8. PROSEDUR TINDAKAN
a. Cek identitas pasien.Beritahu pasien bahwa anda akan melakukan
pengambilan sampel AGD dan jelaskan tujuan serta prosedurnya. Beritahukan
bahwa specimen akan diambil dari arteri, jaga privasi klien, dan atur posisi
klien dalam posisi supinasi atau semi fowler.
b. Siapkan peralatan. Beri label syringe dengan nama pasien, nomor ruangan,
nama dokter, tanggal dan waktu pengambilan, inisial pelaksana AGD. Beri
heparin pada spuit
c. Lakukan cuci tangan dan gunakan sarung tangan untuk meminimalkan
penyebaran mikroorganisme
d. Membersihkan kulit di area tusukan dengan kapas alcohol. Tangan klien harus
ditekuk sedikit atau letakkan handuk kecil yang digulung di bawah
pergelangan tangan. Hal ini membawa arteri radial lebih dekat ke permukaan.

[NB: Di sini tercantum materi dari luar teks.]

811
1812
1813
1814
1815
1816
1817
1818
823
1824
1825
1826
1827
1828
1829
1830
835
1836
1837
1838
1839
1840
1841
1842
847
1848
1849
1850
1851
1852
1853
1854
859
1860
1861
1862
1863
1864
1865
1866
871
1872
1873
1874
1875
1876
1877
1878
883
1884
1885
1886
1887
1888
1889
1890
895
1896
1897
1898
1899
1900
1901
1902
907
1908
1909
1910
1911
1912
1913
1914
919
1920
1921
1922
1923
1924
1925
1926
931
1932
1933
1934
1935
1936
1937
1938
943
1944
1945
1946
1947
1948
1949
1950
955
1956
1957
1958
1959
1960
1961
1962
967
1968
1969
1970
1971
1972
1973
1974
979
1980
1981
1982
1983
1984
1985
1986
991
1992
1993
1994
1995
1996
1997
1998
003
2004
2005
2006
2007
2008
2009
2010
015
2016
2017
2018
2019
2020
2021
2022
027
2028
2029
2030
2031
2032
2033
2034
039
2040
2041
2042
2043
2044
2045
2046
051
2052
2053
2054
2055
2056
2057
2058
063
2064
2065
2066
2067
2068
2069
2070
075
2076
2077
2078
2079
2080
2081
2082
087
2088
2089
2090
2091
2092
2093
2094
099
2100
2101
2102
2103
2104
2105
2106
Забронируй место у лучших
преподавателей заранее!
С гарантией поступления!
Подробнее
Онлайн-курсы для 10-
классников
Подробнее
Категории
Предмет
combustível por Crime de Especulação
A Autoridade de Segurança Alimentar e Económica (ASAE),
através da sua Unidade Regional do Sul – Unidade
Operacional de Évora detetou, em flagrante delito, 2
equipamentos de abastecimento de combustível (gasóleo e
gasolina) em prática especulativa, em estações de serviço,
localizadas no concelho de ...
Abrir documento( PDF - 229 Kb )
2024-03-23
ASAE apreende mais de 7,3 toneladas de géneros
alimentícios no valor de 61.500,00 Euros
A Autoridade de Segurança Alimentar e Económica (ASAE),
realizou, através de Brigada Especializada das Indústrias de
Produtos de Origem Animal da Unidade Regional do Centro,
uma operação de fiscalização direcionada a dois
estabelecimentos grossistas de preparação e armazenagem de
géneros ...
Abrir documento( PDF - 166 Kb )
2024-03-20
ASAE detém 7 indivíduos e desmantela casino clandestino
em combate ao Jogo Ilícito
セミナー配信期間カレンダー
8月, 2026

Ekstensi berlebihan pada pergelangan tangan harus dihindari karena dapat
menutup jalan denyut nadi.
e. Palpasi denyutan dengan telunjuk dan jari tengah. Setelah menemukan sensasi
denyutan terkuat, sedikit fiksasi arteri dengan telunjuk dan jari tengah. Hal ini
akan mencegah arteri berubah posisi ketika dilakukan tusukan.
f. Suntikan harus dengan sudut 45° atau kurang di tangan berlawanan, seperti
memegang pensil atau sebuah anak panah. Penempatan paralel dekat jarum
tersebut akan meminimalkan trauma arteri dan memungkinkan serat otot polos
untuk menutup lubang tusukan setelah jarum ditarik.

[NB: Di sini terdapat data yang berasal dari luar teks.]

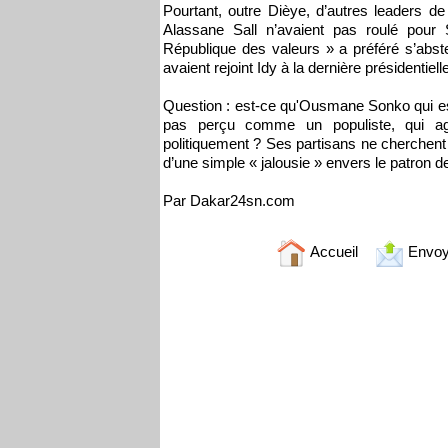
Pourtant, outre Dièye, d’autres leaders de 
Alassane Sall n’avaient pas roulé pour S
République des valeurs » a préféré s’abs
avaient rejoint Idy à la dernière présidentiell
Question : est-ce qu'Ousmane Sonko qui est
pas perçu comme un populiste, qui agite
politiquement ? Ses partisans ne cherchent 
d’une simple « jalousie » envers le patron d
Par Dakar24sn.com
Accueil
Envoy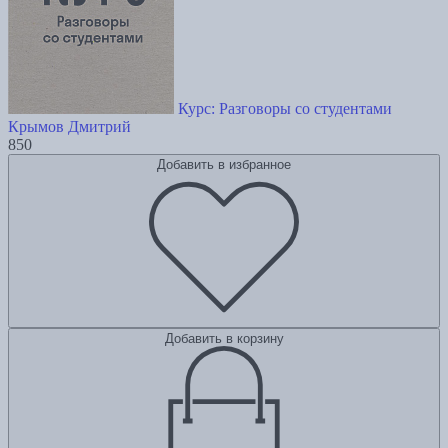
Курс: Разговоры со студентами
Крымов Дмитрий
850
Добавить в избранное
Добавить в корзину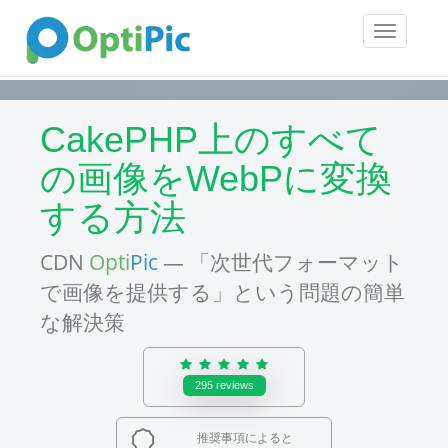
Toggle
navigatio
CakePHP上のすべて
の画像をWebPに変換
する方法
CDN
Opti
Pic
— 「次世代フォーマット
で画像を提供する」という問題の簡単
な解決策
295
reviews
推奨事項によると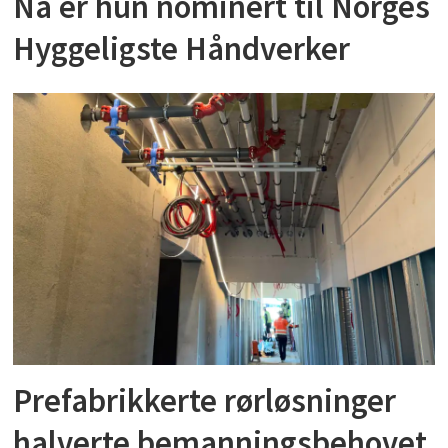
Nå er hun nominert til Norges
Hyggeligste Håndverker
Prefabrikkerte rørløsninger
halverte bemanningsbehovet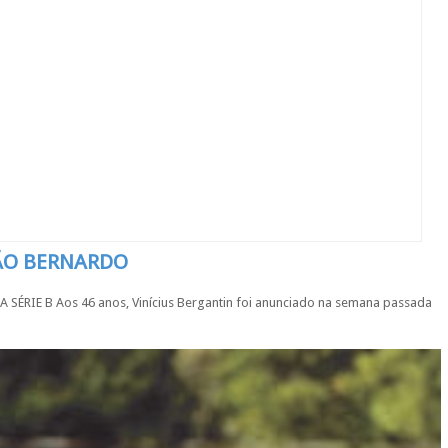
SÃO BERNARDO
IE B Aos 46 anos, Vinícius Bergantin foi anunciado na semana passada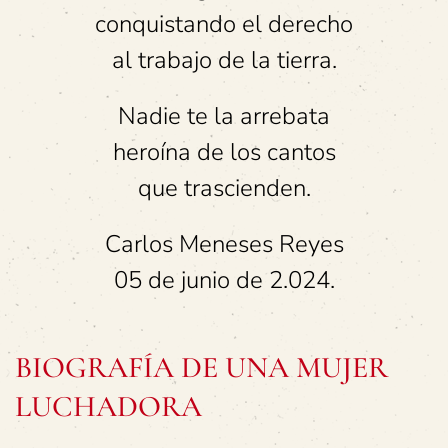
conquistando el derecho
al trabajo de la tierra.
Nadie te la arrebata
heroína de los cantos
que trascienden.
Carlos Meneses Reyes
05 de junio de 2.024.
BIOGRAFÍA DE UNA MUJER
LUCHADORA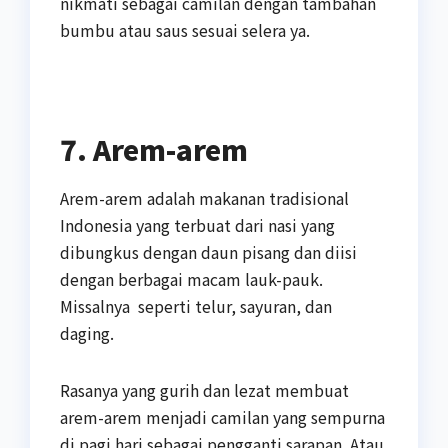
nikmati sebagai camilan dengan tambahan
bumbu atau saus sesuai selera ya.
7. Arem-arem
Arem-arem adalah makanan tradisional
Indonesia yang terbuat dari nasi yang
dibungkus dengan daun pisang dan diisi
dengan berbagai macam lauk-pauk.
Missalnya seperti telur, sayuran, dan
daging.
Rasanya yang gurih dan lezat membuat
arem-arem menjadi camilan yang sempurna
di pagi hari sebagai pengganti sarapan. Atau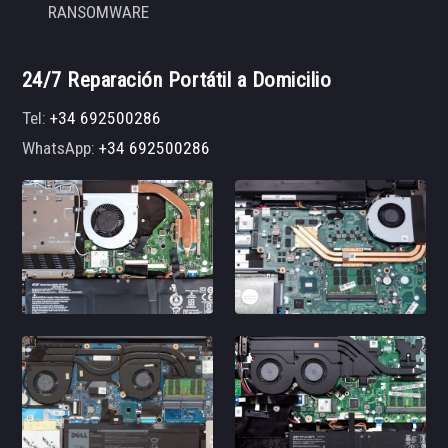
RANSOMWARE
24/7 Reparación Portátil a Domicilio
Tel:
+34 692500286
WhatsApp:
+34 692500286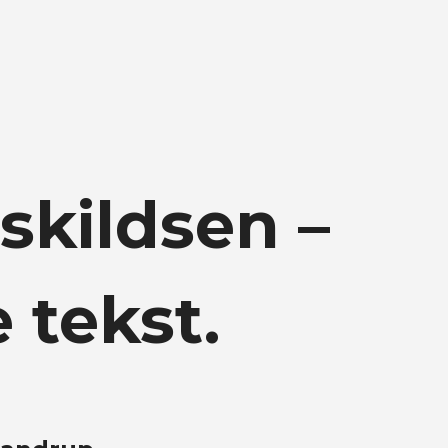
skildsen –
e tekst.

g. Sementara memfiksasi arteri dan dengan sudut jarum mengarah ke atas,
masukkan jarum ke tepat di bawah permukaan kulit. Sekarang dorong jarum
perlahan-lahan sampai terlihat denyut berkedip darah di pusat jarum. Berhenti
dan pertahankan posisi ini sampai terkumpul 2-4 cc darah dalam alat suntik.

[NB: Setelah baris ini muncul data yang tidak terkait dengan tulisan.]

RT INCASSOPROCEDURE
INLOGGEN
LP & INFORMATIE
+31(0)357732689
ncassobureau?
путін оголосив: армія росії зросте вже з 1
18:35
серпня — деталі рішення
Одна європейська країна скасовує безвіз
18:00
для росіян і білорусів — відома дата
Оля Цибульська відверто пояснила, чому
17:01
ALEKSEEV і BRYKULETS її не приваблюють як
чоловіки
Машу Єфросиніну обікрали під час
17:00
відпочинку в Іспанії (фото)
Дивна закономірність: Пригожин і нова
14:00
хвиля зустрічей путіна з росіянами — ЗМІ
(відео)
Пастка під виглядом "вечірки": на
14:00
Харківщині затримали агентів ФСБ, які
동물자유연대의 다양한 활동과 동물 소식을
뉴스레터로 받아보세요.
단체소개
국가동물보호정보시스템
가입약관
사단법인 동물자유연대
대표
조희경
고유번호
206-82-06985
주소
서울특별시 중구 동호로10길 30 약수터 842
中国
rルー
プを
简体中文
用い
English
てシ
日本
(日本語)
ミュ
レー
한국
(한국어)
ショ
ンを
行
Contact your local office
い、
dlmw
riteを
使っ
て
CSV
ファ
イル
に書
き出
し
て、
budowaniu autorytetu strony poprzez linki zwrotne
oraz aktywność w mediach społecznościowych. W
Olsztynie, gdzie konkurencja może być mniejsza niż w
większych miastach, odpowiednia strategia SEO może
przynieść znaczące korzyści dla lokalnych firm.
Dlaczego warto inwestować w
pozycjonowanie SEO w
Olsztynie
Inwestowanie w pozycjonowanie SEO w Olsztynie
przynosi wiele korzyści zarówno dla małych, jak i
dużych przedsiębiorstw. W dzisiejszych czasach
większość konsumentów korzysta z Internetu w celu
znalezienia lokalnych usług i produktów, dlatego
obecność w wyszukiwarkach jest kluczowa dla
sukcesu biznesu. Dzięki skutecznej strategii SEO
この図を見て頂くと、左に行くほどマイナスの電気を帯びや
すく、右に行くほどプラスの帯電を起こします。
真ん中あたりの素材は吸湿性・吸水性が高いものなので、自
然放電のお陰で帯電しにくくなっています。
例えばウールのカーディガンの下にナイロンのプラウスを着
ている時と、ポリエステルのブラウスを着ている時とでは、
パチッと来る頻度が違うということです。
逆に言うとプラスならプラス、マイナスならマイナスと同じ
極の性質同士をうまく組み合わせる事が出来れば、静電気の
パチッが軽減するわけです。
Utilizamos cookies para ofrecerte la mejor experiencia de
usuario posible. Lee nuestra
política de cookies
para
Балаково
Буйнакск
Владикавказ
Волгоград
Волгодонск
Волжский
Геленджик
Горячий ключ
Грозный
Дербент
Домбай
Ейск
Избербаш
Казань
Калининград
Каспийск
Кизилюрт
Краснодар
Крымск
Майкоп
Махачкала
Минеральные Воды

h. Jika jarum masuk terlalu jauh, tarik perlahan-lahan sampai mengalir darah ke
jarum suntik. Seharusnya tidak perlu ada aspirasi darah ke jarum suntik sebab
tekanan arteri akan mengisi otomatis alat suntik. Hanya dalam jika digunakan
jarum gauge kecil(misalnya 25 gauge), atau pasien hipotensi, sebaiknya
dilakukan aspirasi jarum suntik.
i. Setelah mendapatkan jumlah darah yang diinginkan, tarik jarum dan terapkan
tekanan ke area tusukan dengan ukuran 4 × 4. Setelah tekanan diterapkan
selama 2 menit, periksa area untuk perdarahan, aliran, atau rembesan darah.
Jika ada, terapkan tekanan sampai pendarahan terhenti. Waktu kompresi lama
akan diperlukan untuk pasien pada terapi antikoagulan atau yang memiliki
gangguan perdarahan.
j. Lepaskan jarum dari alat suntik. Jarum tidak boleh disumbat, bengkok, atau
sengaja dirusak karena bahaya tusukan diri. Semua jarum harus ditempatkan
dalam wadah tahan tusukan (umumnya dikenal sebagai wadah benda tajam).
k. Sangat penting bahwa gelembung udara yang dikeluarkan dari spuit gas darah
karena dapat mengubah hasil gas darah. Pegang jarum suntik tegak lurus dan
tekan jarum suntik dengan lembut sehingga gelembung udara naik ke bagian
atas jarum suntik sehingga dapat dikeluarkan.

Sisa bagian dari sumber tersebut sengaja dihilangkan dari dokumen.